Bisognava impadronirsi con un colpo di mano di Reggio; e senza esitare il generale Garibaldi ordina di muovere all'assalto, e la sera del 20 i garibaldini ripresero la marcia. Ad una certa distanza dalla città il Generale faceva obbliquare a destra e per sentieri remoti, evitando gli avamposti nemici appostati sullo stradale, e guidato dal colonnello Plutino si avvicinava alla piazza. Fatti riposare i volontari e disposto che la divisione Bixio dovesse assalire dalla parte di destra e quella di Eberhardt da sinistra, dopo forte resistenza i nostri s'impadroniscono della città ed obbligano i Regi a rinchiudersi nel Castello.
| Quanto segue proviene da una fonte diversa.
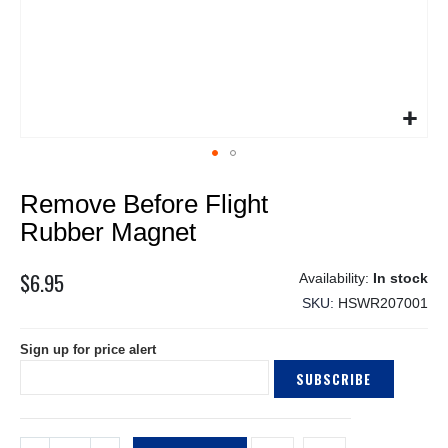
Skip
Remove Before Flight
to
the
Rubber Magnet
beginning
of
$6.95
In stock
the
SKU
HSWR207001
images
gallery
Sign up for price alert
SUBSCRIBE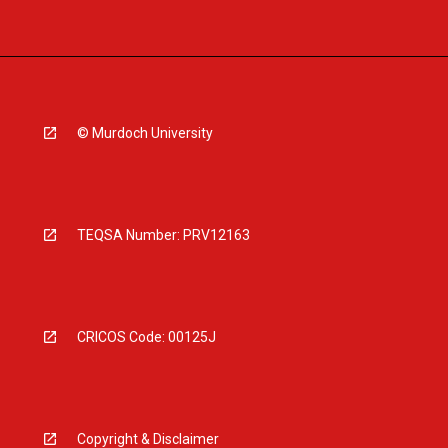
© Murdoch University
TEQSA Number: PRV12163
CRICOS Code: 00125J
Copyright & Disclaimer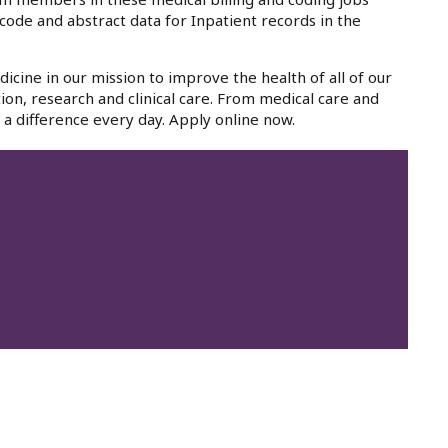
code and abstract data for Inpatient records in the
icine in our mission to improve the health of all of our
ion, research and clinical care. From medical care and
a difference every day. Apply online now.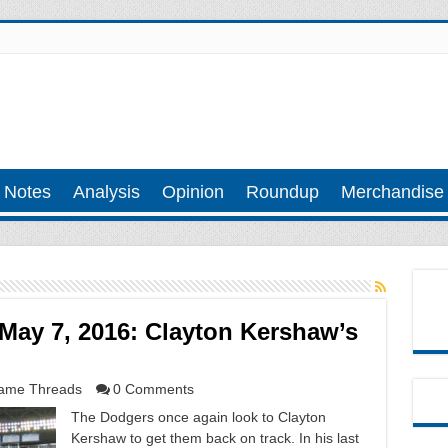
 Notes
Analysis
Opinion
Roundup
Merchandise
May 7, 2016: Clayton Kershaw’s
ame Threads
0 Comments
The Dodgers once again look to Clayton
Kershaw to get them back on track. In his last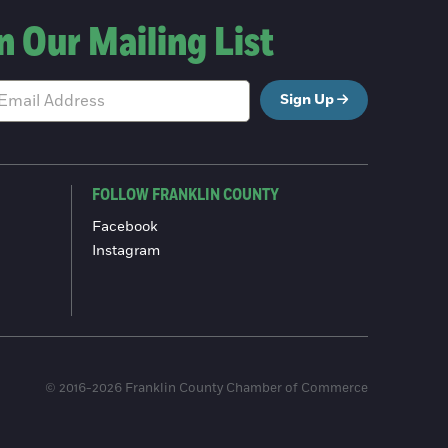
n Our Mailing List
Sign Up
FOLLOW FRANKLIN COUNTY
Facebook
Instagram
© 2016-2026 Franklin County Chamber of Commerce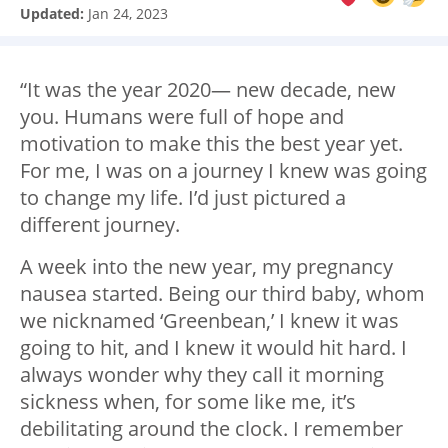
Updated:
Jan 24, 2023
“It was the year 2020— new decade, new
you. Humans were full of hope and
motivation to make this the best year yet.
For me, I was on a journey I knew was going
to change my life. I’d just pictured a
different journey.
A week into the new year, my pregnancy
nausea started. Being our third baby, whom
we nicknamed ‘Greenbean,’ I knew it was
going to hit, and I knew it would hit hard. I
always wonder why they call it morning
sickness when, for some like me, it’s
debilitating around the clock. I remember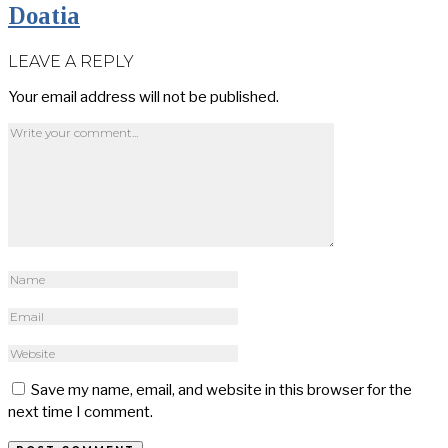
Doatia
LEAVE A REPLY
Your email address will not be published.
Save my name, email, and website in this browser for the
next time I comment.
A Garibaldi importava d'impossessarsi del Castello, perchè aveva avuto notizia che una forte colonna nemica, comandata dal generale Briganti, marciava su Reggio. Fortunatamente la comparsa di Missori, coi suoi reduci dall'impresa del Forte Cavallo, fece credere ai Napoletani che erano rinchiusi, di essere accerchiati, per cui alle prime fucilate piovute dall'alto domandarono d'arrendersi.